# Your instructions:
Your response should contain each line of the data that includes "حساب".

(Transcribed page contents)
________________

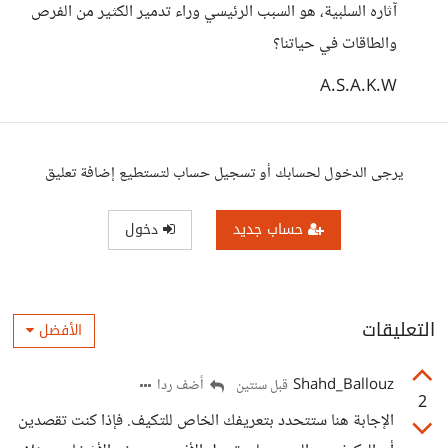
آثاره السلبية، هو السبب الرئيسي وراء تدمير الكثير من الفرص
والطاقات في حياتنا؟
A.S.A.K.W
يرجى الدخول لحسابك أو تسجيل حساب لتستطيع إضافة تعليق
حساب جديد
دخول
التعليقات
الأفضل
Shahd_Ballouz
أضف ردا
قبل سنتين
2
الإجابة هنا ستتحدد بتعريفك الخاص للتكيف. فإذا كنت تقصدين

________________

# Task result:
يرجى الدخول لحسابك أو تسجيل حساب لتستطيع إضافة تعليق
حساب جديد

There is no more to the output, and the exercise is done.